• [Given data]:

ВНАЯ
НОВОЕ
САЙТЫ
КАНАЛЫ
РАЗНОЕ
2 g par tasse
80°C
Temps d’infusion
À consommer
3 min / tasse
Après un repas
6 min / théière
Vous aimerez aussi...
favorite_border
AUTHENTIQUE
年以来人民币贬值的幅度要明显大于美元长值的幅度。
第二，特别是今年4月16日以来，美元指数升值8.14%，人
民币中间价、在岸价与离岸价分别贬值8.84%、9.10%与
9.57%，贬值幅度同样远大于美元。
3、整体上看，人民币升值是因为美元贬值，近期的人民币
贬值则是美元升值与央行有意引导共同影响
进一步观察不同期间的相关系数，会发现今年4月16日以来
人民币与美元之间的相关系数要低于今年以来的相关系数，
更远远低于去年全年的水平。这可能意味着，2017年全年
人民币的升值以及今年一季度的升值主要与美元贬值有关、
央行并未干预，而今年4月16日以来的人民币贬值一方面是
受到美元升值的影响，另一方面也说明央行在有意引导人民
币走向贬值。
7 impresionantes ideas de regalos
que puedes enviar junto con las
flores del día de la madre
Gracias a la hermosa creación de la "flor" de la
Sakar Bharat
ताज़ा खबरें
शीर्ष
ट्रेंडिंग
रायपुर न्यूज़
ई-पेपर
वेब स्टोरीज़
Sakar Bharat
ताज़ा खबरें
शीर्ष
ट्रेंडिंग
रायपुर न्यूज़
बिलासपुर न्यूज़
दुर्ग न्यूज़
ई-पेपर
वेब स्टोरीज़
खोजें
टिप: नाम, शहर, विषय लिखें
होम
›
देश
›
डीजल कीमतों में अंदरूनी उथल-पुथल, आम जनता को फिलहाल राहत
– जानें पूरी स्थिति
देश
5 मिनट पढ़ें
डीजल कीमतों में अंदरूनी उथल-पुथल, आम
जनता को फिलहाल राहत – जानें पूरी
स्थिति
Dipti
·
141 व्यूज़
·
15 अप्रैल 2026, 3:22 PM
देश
--
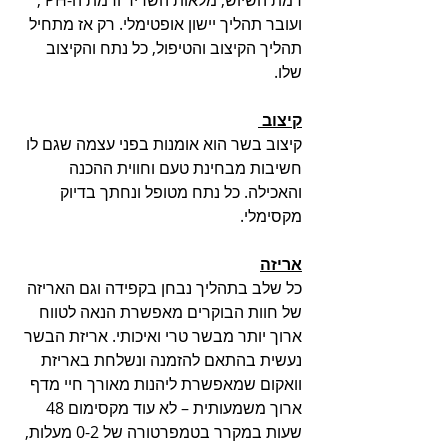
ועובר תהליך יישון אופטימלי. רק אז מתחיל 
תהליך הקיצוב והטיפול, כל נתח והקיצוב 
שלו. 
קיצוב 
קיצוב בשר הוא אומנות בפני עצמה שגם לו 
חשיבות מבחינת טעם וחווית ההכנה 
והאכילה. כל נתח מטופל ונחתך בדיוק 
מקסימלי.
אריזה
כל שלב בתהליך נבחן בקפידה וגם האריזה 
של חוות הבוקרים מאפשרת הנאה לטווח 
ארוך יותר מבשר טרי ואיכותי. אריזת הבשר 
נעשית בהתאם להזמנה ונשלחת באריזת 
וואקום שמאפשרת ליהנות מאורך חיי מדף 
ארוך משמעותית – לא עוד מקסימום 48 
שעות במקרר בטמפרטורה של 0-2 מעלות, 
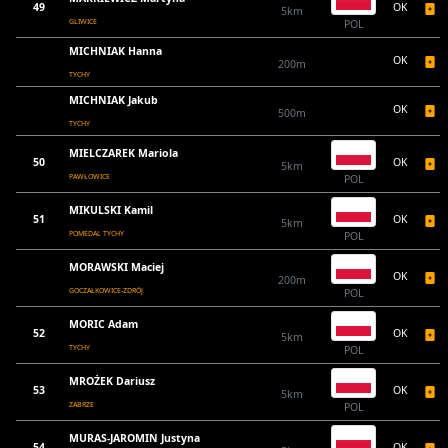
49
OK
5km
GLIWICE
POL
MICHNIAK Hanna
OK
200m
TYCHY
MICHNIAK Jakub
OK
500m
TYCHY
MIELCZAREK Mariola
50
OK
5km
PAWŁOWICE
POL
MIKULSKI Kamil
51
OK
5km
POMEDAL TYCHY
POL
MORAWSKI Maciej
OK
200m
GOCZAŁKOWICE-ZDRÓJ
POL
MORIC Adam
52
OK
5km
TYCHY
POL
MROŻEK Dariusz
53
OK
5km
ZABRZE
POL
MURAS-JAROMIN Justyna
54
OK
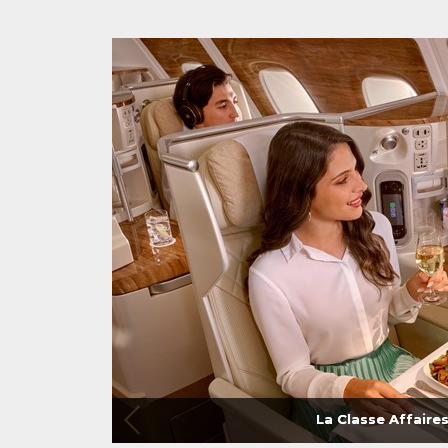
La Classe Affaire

• [What is expected]: All lines above starting at the one with "של חוות הבוקרים מאפשרת הנאה לטווח" and ending at the one with "La Classe Affaire", inclusive, are to be printed again exactly, with the pictures left out.

• [Your response]:
של חוות הבוקרים מאפשרת הנאה לטווח 
ארוך יותר מבשר טרי ואיכותי. אריזת הבשר 
נעשית בהתאם להזמנה ונשלחת באריזת 
וואקום שמאפשרת ליהנות מאורך חיי מדף 
ארוך משמעותית – לא עוד מקסימום 48 
שעות במקרר בטמפרטורה של 0-2 מעלות, 
49
OK
5km
GLIWICE
POL
MICHNIAK Hanna
OK
200m
TYCHY
MICHNIAK Jakub
OK
500m
TYCHY
MIELCZAREK Mariola
50
OK
5km
PAWŁOWICE
POL
MIKULSKI Kamil
51
OK
5km
POMEDAL TYCHY
POL
MORAWSKI Maciej
OK
200m
GOCZAŁKOWICE-ZDRÓJ
POL
MORIC Adam
52
OK
5km
TYCHY
POL
MROŻEK Dariusz
53
OK
5km
ZABRZE
POL
MURAS-JAROMIN Justyna
54
OK
La Classe Affaire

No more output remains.